Gedung SMA Wijaya tinggal beberapa meter lagi, sudah terlihat jelas di penglihatan mereka. Banyak yang memilih naik mobil, kebiasaan remaja-remaja pada umunya. Sekaligus jadi ajang pamer harta kekayaan, padahal punya orangtua. Dasar anak zaman sekarang, miris.

Alvira turun dan meneduh untuk membuka jas hujan yang dipakainya. Sementara itu Alvaro sibuk memarkir motor, menyempil di antara deretan motor yang sejajar rapi. Setelah itu, menghampiri Alvira yang terduduk dengan tatapan lurus ke depan.

"Al, duduk dulu. Gue mau cerita...." Alvira menepuk-nepuk bangku di sampingnya sambil memperlihatkan wajah gelisahnya yang ketara sekali.

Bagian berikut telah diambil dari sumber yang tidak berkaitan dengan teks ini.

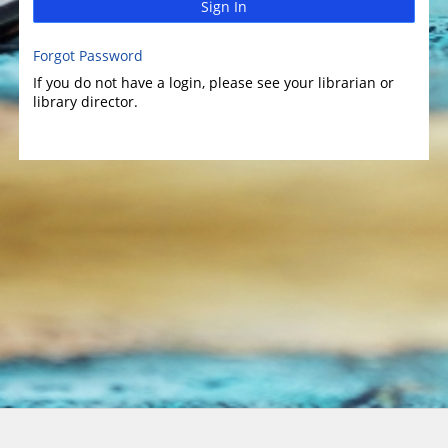
Sign In
Forgot Password
If you do not have a login, please see your librarian or
library director.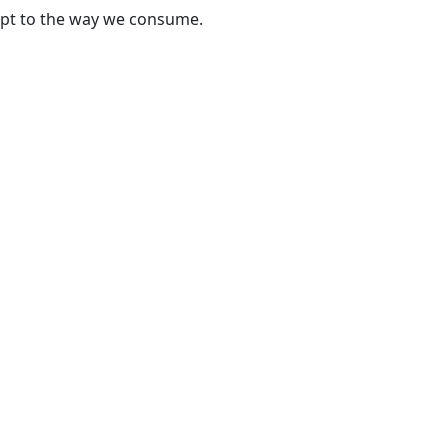
apt to the way we consume.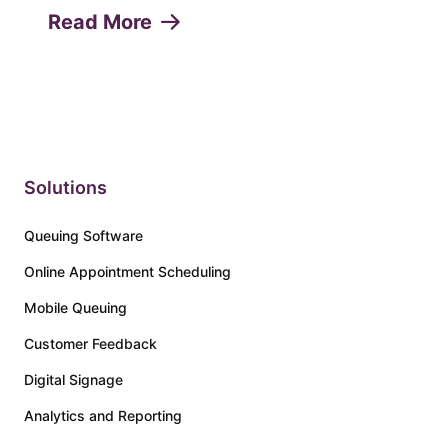
appointments or "no-shows" can lead to
Read More
lost revenue, decreased productivity, and
a poor customer experie...
Solutions
Queuing Software
Online Appointment Scheduling
Mobile Queuing
Customer Feedback
Digital Signage
Analytics and Reporting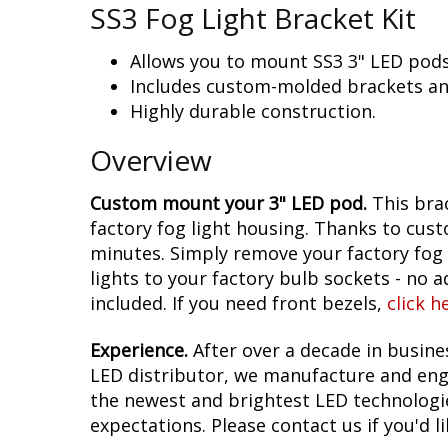
SS3 Fog Light Bracket Kit
Allows you to mount SS3 3" LED pods 
Includes custom-molded brackets an
Highly durable construction.
Overview
Custom mount your 3" LED pod.
This brac
factory fog light housing. Thanks to cust
minutes. Simply remove your factory fog l
lights to your factory bulb sockets - no 
included. If you need front bezels,
click h
Experience.
After over a decade in busin
LED distributor, we manufacture and engi
the newest and brightest LED technologies
expectations. Please contact us if you'd li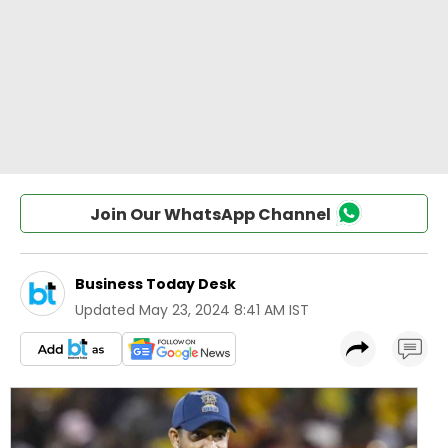
Join Our WhatsApp Channel
Business Today Desk
Updated
May 23, 2024 8:41 AM IST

Alvira menghembus napas pelan sambil menoleh pada Alvaro yang sudah duduk. "Masa di ransel gue ada cokelat, tapi gue liat udah kadaluarsa! Sialan banget kan tuh orang, mau liat gue keracunan apa!" Mata Alvira menyala dibakar api amarah, masih pagi udah bikin emosi.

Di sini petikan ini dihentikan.